Pyrinuron
- Names: Preferred IUPAC name N-(4-Nitrophenyl)-N′-[(pyridin-3-yl)methyl]urea

Identifiers
- CAS Number: 53558-25-1;
- 3D model (JSmol): Interactive image;
- ChemSpider: 37276;
- ECHA InfoCard: 100.053.279
- PubChem CID: 40813;
- UNII: Q7BGS137YP;
- CompTox Dashboard (EPA): DTXSID1042360 ;

Properties
- Chemical formula: C_{13}H_{12}N_{4}O_{3}
- Molar mass: 272.264 g·mol^{−1}
- Hazards: Occupational safety and health (OHS/OSH):
- Main hazards: Toxic

= Pyrinuron =

Pyrinuron (Pyriminil, Vacor) is a chemical compound formerly used as a rodenticide.
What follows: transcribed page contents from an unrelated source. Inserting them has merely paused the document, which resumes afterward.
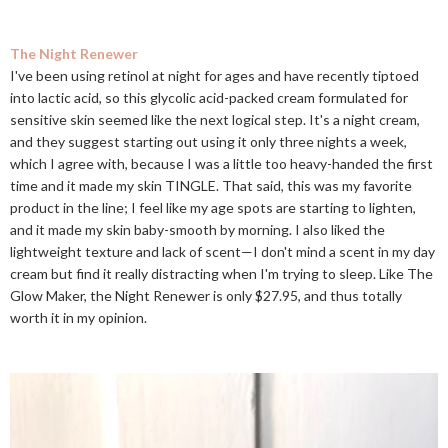
The Night Renewer
I've been using retinol at night for ages and have recently tiptoed
into lactic acid, so this glycolic acid-packed cream formulated for
sensitive skin seemed like the next logical step. It's a night cream,
and they suggest starting out using it only three nights a week,
which I agree with, because I was a little too heavy-handed the first
time and it made my skin TINGLE. That said, this was my favorite
product in the line; I feel like my age spots are starting to lighten,
and it made my skin baby-smooth by morning. I also liked the
lightweight texture and lack of scent—I don't mind a scent in my day
cream but find it really distracting when I'm trying to sleep. Like The
Glow Maker, the Night Renewer is only $27.95, and thus totally
worth it in my opinion.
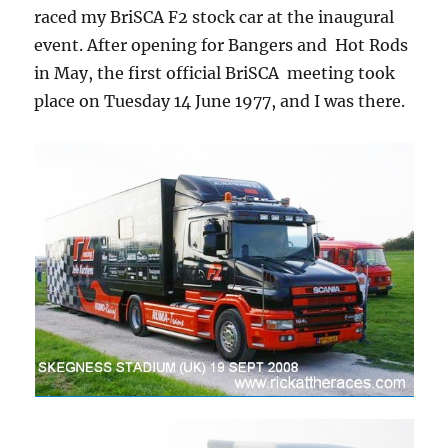
raced my BriSCA F2 stock car at the inaugural
event. After opening for Bangers and Hot Rods
in May, the first official BriSCA meeting took
place on Tuesday 14 June 1977, and I was there.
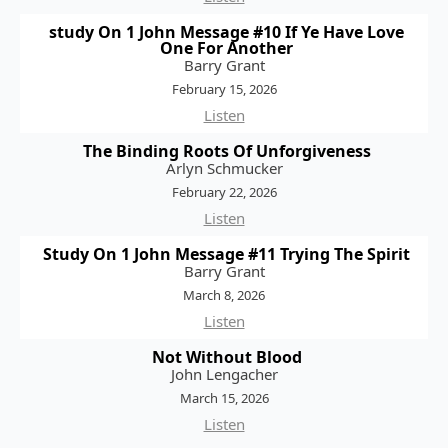
study On 1 John Message #10 If Ye Have Love
One For Another
Barry Grant
February 15, 2026
Listen
The Binding Roots Of Unforgiveness
Arlyn Schmucker
February 22, 2026
Listen
Study On 1 John Message #11 Trying The Spirit
Barry Grant
March 8, 2026
Listen
Not Without Blood
John Lengacher
March 15, 2026
Listen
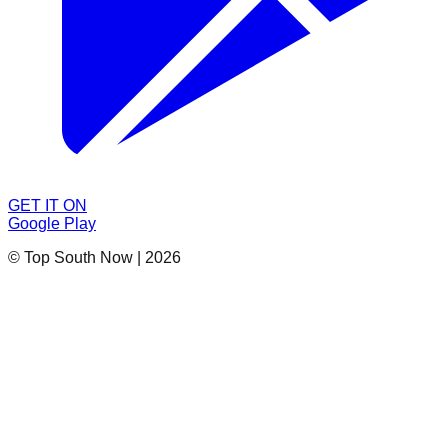
GET IT ON
Google Play
© Top South Now
|
2026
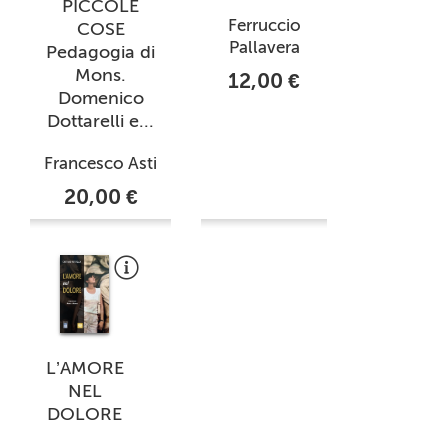
PICCOLE
Ferruccio
COSE
Pallavera
Pedagogia di
Mons.
12,00 €
Domenico
Dottarelli e...
Francesco Asti
20,00 €
L’AMORE
NEL
DOLORE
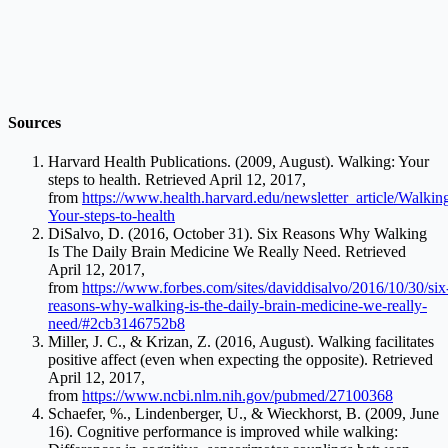
Sources
Harvard Health Publications. (2009, August). Walking: Your
steps to health. Retrieved April 12, 2017,
from
https://www.health.harvard.edu/newsletter_article/Walkin
Your-steps-to-health
DiSalvo, D. (2016, October 31). Six Reasons Why Walking
Is The Daily Brain Medicine We Really Need. Retrieved
April 12, 2017,
from
https://www.forbes.com/sites/daviddisalvo/2016/10/30/six
reasons-why-walking-is-the-daily-brain-medicine-we-really-
need/#2cb3146752b8
Miller, J. C., & Krizan, Z. (2016, August). Walking facilitates
positive affect (even when expecting the opposite). Retrieved
April 12, 2017,
from
https://www.ncbi.nlm.nih.gov/pubmed/27100368
Schaefer, %., Lindenberger, U., & Wieckhorst, B. (2009, June
16). Cognitive performance is improved while walking:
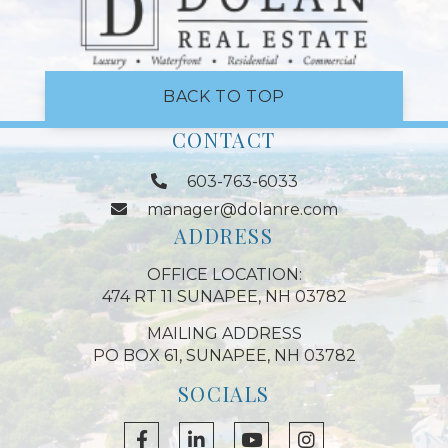
BACK TO TOP
CONTACT
603-763-6033
manager@dolanre.com
ADDRESS
OFFICE LOCATION:
474 RT 11 SUNAPEE, NH 03782
MAILING ADDRESS
PO BOX 61, SUNAPEE, NH 03782
SOCIALS
Facebook
Linkedin
Youtube
Instagram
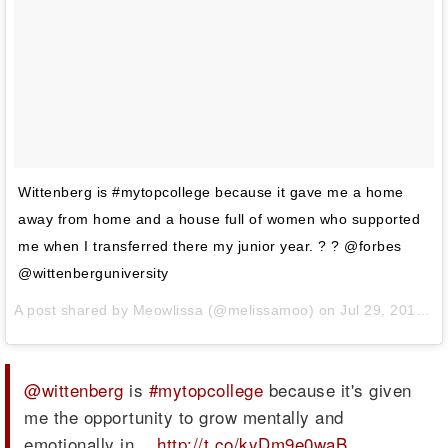
Wittenberg is #mytopcollege because it gave me a home
away from home and a house full of women who supported
me when I transferred there my junior year. ? ? @forbes
@wittenberguniversity
A post shared by
Meowlissa
(@melissamoo) on
Jul 29, 2014 at 11:59am PDT
@wittenberg
is
#mytopcollege
because it's given
me the opportunity to grow mentally and
emotionally in…
http://t.co/kyDm9e0waB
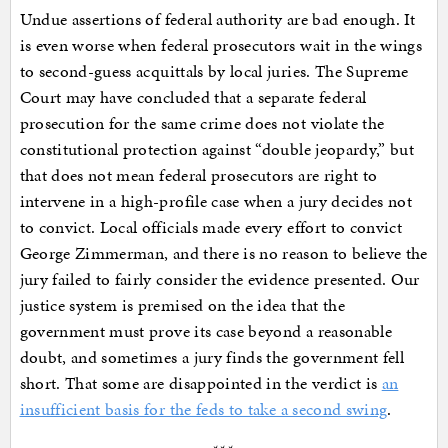
Undue assertions of federal authority are bad enough. It
is even worse when federal prosecutors wait in the wings
to second-guess acquittals by local juries. The Supreme
Court may have concluded that a separate federal
prosecution for the same crime does not violate the
constitutional protection against “double jeopardy,” but
that does not mean federal prosecutors are right to
intervene in a high-profile case when a jury decides not
to convict. Local officials made every effort to convict
George Zimmerman, and there is no reason to believe the
jury failed to fairly consider the evidence presented. Our
justice system is premised on the idea that the
government must prove its case beyond a reasonable
doubt, and sometimes a jury finds the government fell
short. That some are disappointed in the verdict is
an
insufficient basis for the feds to take a second swing
.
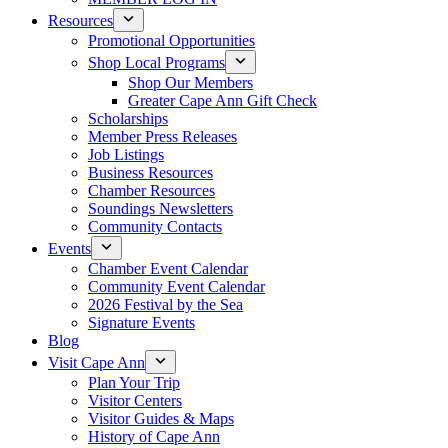
Resources
Promotional Opportunities
Shop Local Programs
Shop Our Members
Greater Cape Ann Gift Check
Scholarships
Member Press Releases
Job Listings
Business Resources
Chamber Resources
Soundings Newsletters
Community Contacts
Events
Chamber Event Calendar
Community Event Calendar
2026 Festival by the Sea
Signature Events
Blog
Visit Cape Ann
Plan Your Trip
Visitor Centers
Visitor Guides & Maps
History of Cape Ann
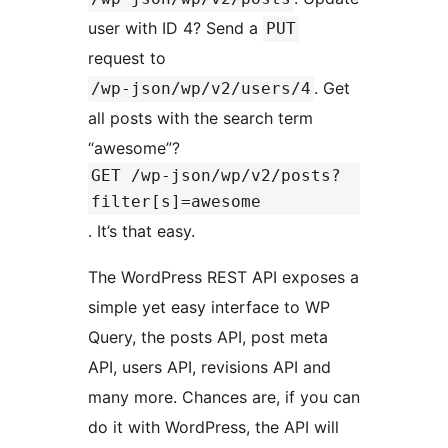
user with ID 4? Send a
PUT
request to
. Get
/wp-json/wp/v2/users/4
all posts with the search term
“awesome”?
GET /wp-json/wp/v2/posts?
filter[s]=awesome
. It’s that easy.
The WordPress REST API exposes a
simple yet easy interface to WP
Query, the posts API, post meta
API, users API, revisions API and
many more. Chances are, if you can
do it with WordPress, the API will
Commercial distribution was voluntarily suspended in 1979 and it is not approved by the Environmental Protection Agency for use in the United States. If it is ingested by humans in high doses, it may selectively destroy insulin-producing beta cells in the pancreas causing type 1 diabetes. The neurodegeneration associated with Vacor is caused by its conversion to Vacor-mononucleotide (VMN) by NAMPT and VMN's subsequent activation of the NADase SARM1.